Almost immediately after Hillbilly Harbour, the busy harbour scenery was completely replaced by water, trees, reeds, and lily pads. Oh, plus one boat – an abandoned dinner cruise ship, unironically named “The Spirit of Rochester”, anchored beside the reedy and swampy shore. We circled it, looking for a way in, and Daryl and Lydia found one and in seconds Daryl had scrambled up, over the balcony, and disappeared into the belly of the beast. Hoping to make one of them Found Footage horror movies, we had our cameras rolling, waiting anxiously for Daryl to be attacked by a legion of zombies, or infected bats, or rabid mice, or at the very least a strung out wino, but we were rewarded with nothing of the sort. The only exciting thing that happened was a drone came flying over and probably took a picture of Daryl coming out and standing beside the “PRIVATE PROPERTY – DO NOT ENTER” sign. I assumed it to be a police drone so I yelled, “Cops!” and then everybody started shouting “Cops! Cops!” and just like back in the good old bush party days, we got the hell out of there before we got busted, not thinking that if it was a police drone we were already busted, but in the heat of the moment it was hard to think straight. As we motored off in our low speed getaway dinghies, Daryl said he’d probably come back later, and maybe set it on fire. I’m not sure if he did, but that would be a real hoot.

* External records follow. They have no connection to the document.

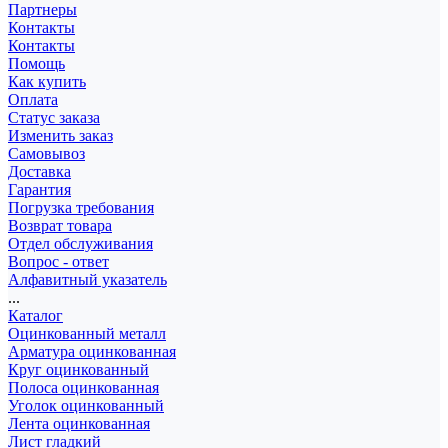
Партнеры
Контакты
Контакты
Помощь
Как купить
Оплата
Статус заказа
Изменить заказ
Самовывоз
Доставка
Гарантия
Погрузка требования
Возврат товара
Отдел обслуживания
Вопрос - ответ
Алфавитный указатель
...
Каталог
Оцинкованный металл
Арматура оцинкованная
Круг оцинкованный
Полоса оцинкованная
Уголок оцинкованный
Лента оцинкованная
Лист гладкий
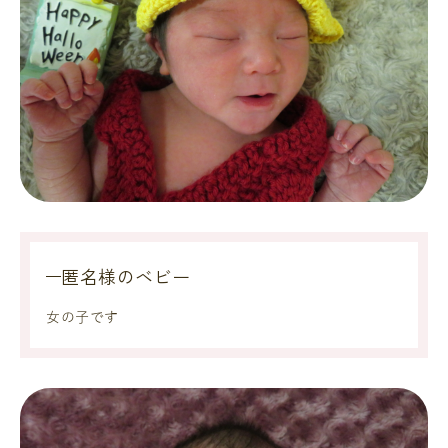
匿名様のベビー
女の子です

After a very long day we found ourselves late at night in SeaLight’s cockpit, eating chili and Mexican dip, drinking Coronas and rum, laughing and chatting, and everything was going great until Pat’s eyes went blank and he started tipping forward, face racing towards the bowl of chili in front of him. He woke up just in time to avoid the crash, then quickly excused himself and went to bed. Poor little tyke was all tuckered out from the long day on the water.